Machine Learning and Artificial Intelligence for Clinical Trial Optimization: A Review of Opportunities to Leverage Real World Data
Author(s)
Mack C1, Sun J2, Wang Z2, Gao C2, Rough K3, Glass L4
1IQVIA, Chapel Hill, NC, USA, 2University of Illinois at Urbana-Champaign, Urbana, IL, USA, 3IQVIA, Frankfurt am Main, HE, Germany, 4IQVIA, Cambridge, MA, USA
Presentation Documents
BACKGROUND: Clinical trials for novel therapeutics are expensive, time-consuming, and have an end-to-end success rate of under 8%. Several applications of artificial intelligence and machine learning (AI/ML) to trial design and conduct have the potential to increase trial efficiency, and the use of real world data (RWD) is often critical to the development of these novel applications. OBJECTIVES: The objective of this study was to comprehensively review applications of AI/ML that used RWD to improve clinical trial design and conduct. METHODS: We conducted a review of published work on AI/ML-based technologies for clinical trials, focusing on AI/ML applications trained using RWD. The review provides a survey of the field, with concrete examples of applications and explanations of the machine learning task.
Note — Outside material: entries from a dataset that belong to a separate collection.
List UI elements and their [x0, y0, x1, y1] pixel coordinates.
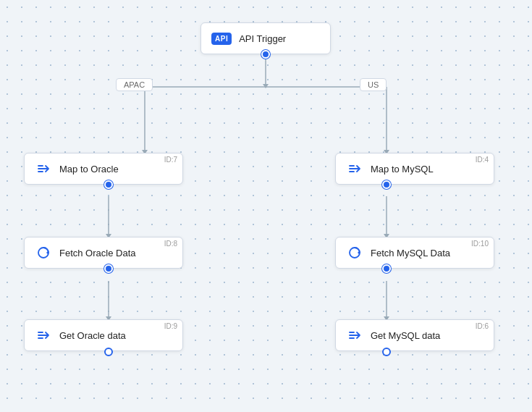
apac-branch-label: APAC	[116, 78, 153, 91]
fetch-oracle-bottom-dot	[104, 264, 113, 273]
svg-marker-18	[358, 251, 360, 255]
get-oracle-icon	[35, 327, 52, 344]
fetch-oracle-icon	[35, 244, 52, 261]
map-mysql-bottom-dot	[382, 180, 391, 189]
map-oracle-node[interactable]: Map to Oracle ID:7	[24, 153, 183, 185]
fetch-oracle-label: Fetch Oracle Data	[59, 248, 136, 258]
get-oracle-node[interactable]: Get Oracle data ID:9	[24, 319, 183, 351]
get-oracle-bottom-dot	[104, 348, 113, 356]
map-oracle-label: Map to Oracle	[59, 164, 119, 175]
get-mysql-id: ID:6	[476, 322, 489, 330]
map-oracle-bottom-dot	[104, 180, 113, 189]
get-oracle-id: ID:9	[164, 322, 177, 330]
fetch-mysql-bottom-dot	[382, 264, 391, 273]
fetch-mysql-label: Fetch MySQL Data	[371, 248, 450, 258]
fetch-mysql-id: ID:10	[471, 240, 489, 248]
get-mysql-node[interactable]: Get MySQL data ID:6	[335, 319, 494, 351]
api-icon: API	[211, 33, 232, 45]
us-branch-label: US	[360, 78, 387, 91]
svg-marker-16	[46, 251, 48, 255]
fetch-oracle-id: ID:8	[164, 240, 177, 248]
flow-canvas: API API Trigger APAC US Map to Oracle ID…	[0, 0, 532, 412]
map-oracle-icon	[35, 160, 52, 177]
trigger-bottom-dot	[261, 50, 270, 59]
map-oracle-id: ID:7	[164, 156, 177, 164]
get-mysql-icon	[346, 327, 363, 344]
map-mysql-icon	[346, 160, 363, 177]
map-mysql-label: Map to MySQL	[371, 164, 434, 175]
svg-marker-14	[263, 84, 269, 88]
map-mysql-id: ID:4	[476, 156, 489, 164]
get-mysql-label: Get MySQL data	[371, 330, 440, 341]
trigger-label: API Trigger	[239, 33, 286, 44]
fetch-mysql-node[interactable]: Fetch MySQL Data ID:10	[335, 237, 494, 269]
map-mysql-node[interactable]: Map to MySQL ID:4	[335, 153, 494, 185]
fetch-oracle-node[interactable]: Fetch Oracle Data ID:8	[24, 237, 183, 269]
get-oracle-label: Get Oracle data	[59, 330, 126, 341]
fetch-mysql-icon	[346, 244, 363, 261]
get-mysql-bottom-dot	[382, 348, 391, 356]
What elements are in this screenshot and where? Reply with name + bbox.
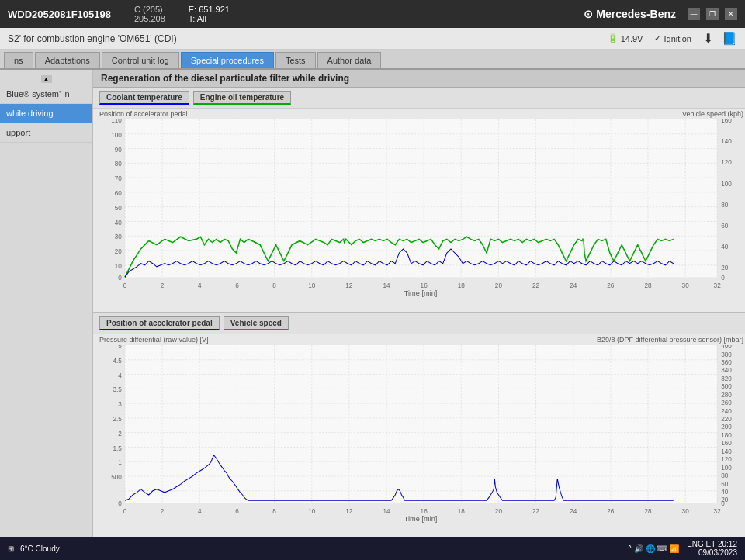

Additionally, we describe open challenges and opportunities for the use of AI/ML based on real world data to improve clinical trials. RESULTS: RWD is essential to training AI/ML algorithms used for clinical trial optimization; over 50 published examples were found by the review. We identified four overarching categories of applications: (1) improved participant recruitment; (2) enhanced trial management; (3) enabled remote patient monitoring (e.g., signal processing from wearables); and (4) in silico trials. Lack of freely available RWD, limited model generalizability, privacy considerations, potential fairness issues, lack of familiarity with AI/ML methods, and limited prospective evaluations of novel approaches pose challenges for the expanded use of AI/ML in clinical trial optimization. Opportunities for advancing applications include transfer learning to accommodate limited domain-specific data, increased use of multi-modal data to train models, and applications of federated learning to develop AI/ML models when data is distributed. CONCLUSIONS: AI/ML technologies based on RWE have the potential to reduce costs and optimize clinical trials, and hold promise to continue to improve study efficiency in a way that directly impacts the patient experience.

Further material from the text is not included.